Рафферти схватил Морта Коффмана за руку и быстро стал пробираться через толпу в маленькую приемную, предназначенную для бесед. Заговорил он только тогда, когда они вошли в комнату и заперли за собой дверь.
— Морт, — сказал он, — Морт, ты не должен этого допускать. Я не знаю, что записано на ленте, но все равно не хочу, чтобы ее слушали.
Морт Коффман посмотрел на своего клиента и медленно покачал головой. Впервые за все время разбора дела, понял он, Рафферти теряет свою самоуверенность, начинает нервничать.
— Что я могу сделать? — спросил он. — Ты ведь был там, слышал, как я заявил протест и что из этого получилось…
— Черт побери, Морт, — настаивал Рафферти, — они не имеют права этого делать. Это незаконно. С какой стати федеральное правительство обвиняет меня в применении у себя в комитете подслушивающей аппаратуры, а себе позволяет делать то же самое да еще использует это в качестве улики против меня. Говорю тебе…
— Это делает не правительство, — возразил Коффман, — а нью-йоркская полиция. И запись произведена до того, как доказательства, полученные при помощи подслушивания, были объявлены незаконными.
— Какая разница, черт побери! Какое они имеют право сначала обвинять меня в том, что я использую подслушивающую аппаратуру, а потом сами используют запись в качестве доказательства…
— Послушай, Джек, — сказал Коффман, — ради бога, постарайся смотреть на вещи реально. Мы заявили протест.
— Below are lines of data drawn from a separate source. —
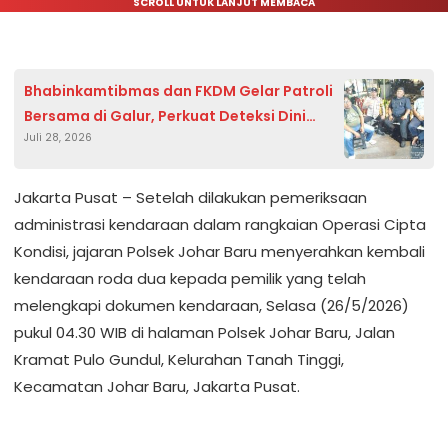
SCROLL UNTUK LANJUT MEMBACA
Bhabinkamtibmas dan FKDM Gelar Patroli
Bersama di Galur, Perkuat Deteksi Dini
Juli 28, 2026
Gangguan Kamtibmas
Jakarta Pusat – Setelah dilakukan pemeriksaan
administrasi kendaraan dalam rangkaian Operasi Cipta
Kondisi, jajaran Polsek Johar Baru menyerahkan kembali
kendaraan roda dua kepada pemilik yang telah
melengkapi dokumen kendaraan, Selasa (26/5/2026)
pukul 04.30 WIB di halaman Polsek Johar Baru, Jalan
Kramat Pulo Gundul, Kelurahan Tanah Tinggi,
Kecamatan Johar Baru, Jakarta Pusat.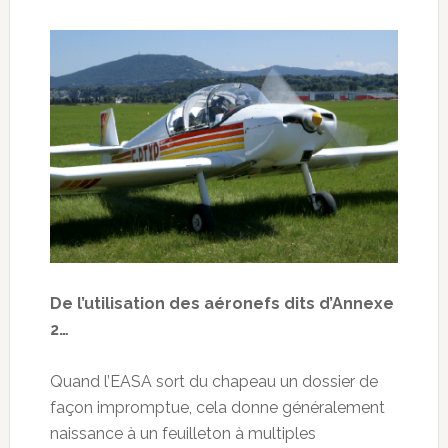
De l’utilisation des aéronefs dits d’Annexe
2…
Quand l’EASA sort du chapeau un dossier de
façon impromptue, cela donne généralement
naissance à un feuilleton à multiples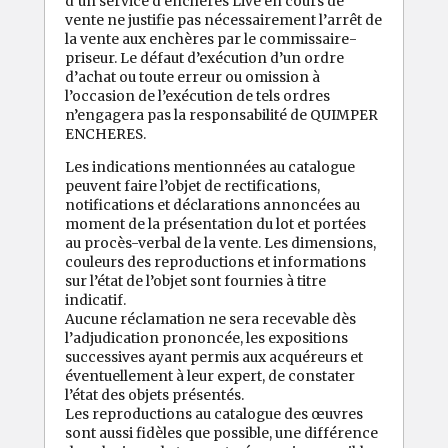
d’un service d’enchères Live en cours de
vente ne justifie pas nécessairement l’arrêt de
la vente aux enchères par le commissaire-
priseur. Le défaut d’exécution d’un ordre
d’achat ou toute erreur ou omission à
l’occasion de l’exécution de tels ordres
n’engagera pas la responsabilité de QUIMPER
ENCHERES.
Les indications mentionnées au catalogue
peuvent faire l’objet de rectifications,
notifications et déclarations annoncées au
moment de la présentation du lot et portées
au procès-verbal de la vente. Les dimensions,
couleurs des reproductions et informations
sur l’état de l’objet sont fournies à titre
indicatif.
Aucune réclamation ne sera recevable dès
l’adjudication prononcée, les expositions
successives ayant permis aux acquéreurs et
éventuellement à leur expert, de constater
l’état des objets présentés.
Les reproductions au catalogue des œuvres
sont aussi fidèles que possible, une différence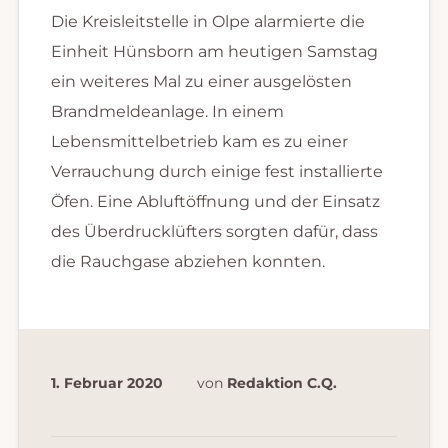
Die Kreisleitstelle in Olpe alarmierte die
Einheit Hünsborn am heutigen Samstag
ein weiteres Mal zu einer ausgelösten
Brandmeldeanlage. In einem
Lebensmittelbetrieb kam es zu einer
Verrauchung durch einige fest installierte
Öfen. Eine Abluftöffnung und der Einsatz
des Überdrucklüfters sorgten dafür, dass
die Rauchgase abziehen konnten.
1. Februar 2020
von
Redaktion C.Q.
И рано или поздно сумеем использовать его в наших интересах. Но здесь же не уголовный суд. Остановить их сейчас мы ничем не можем. Когда ты решился давать показания, ты должен был понимать, что тебе придется столкнуться с подобным обстоятельством.
— Я решился давать показания, потому что хотел содействовать работе комиссии, — возразил Рафферти. — Откуда я мог знать, что эти сукины дети вздумают…
— Послушай, Джек, — положил ему на плечо руку Коффман, — приди в себя. Сейчас не время злиться. И обманывать самого себя. Ты прекрасно знаешь, почему ты решился давать показания, знаю это и я. Ты хочешь сесть на место Фарроу, а чтобы это место заполучить, ты должен был говорить. Ты считал, что риск оправдан, и рискнул, но обстоятельства обернулись против тебя. Если бы ты побольше доверял мне, может быть, я сумел бы помочь…
— Ты можешь сделать, чтобы эту ленту не прослушивали?
— Я этого не сказал.
— Нечего тогда и рассуждать. Я доверяю тебе столько, сколько считаю необходимым. Я просто не хочу, чтобы все слышали этот разговор. Но если ты не можешь этому помешать, не надо. Мне беспокоиться не о чем, говорю я тебе. Комиссия старается подорвать мою репутацию, поссорить меня с друзьями и единомышленниками. Но это ей не удастся. Нет, сэр, клянусь богом, это ей не удастся. Американцы, по-моему, достаточно сообразительны, они поймут, что здесь происходит.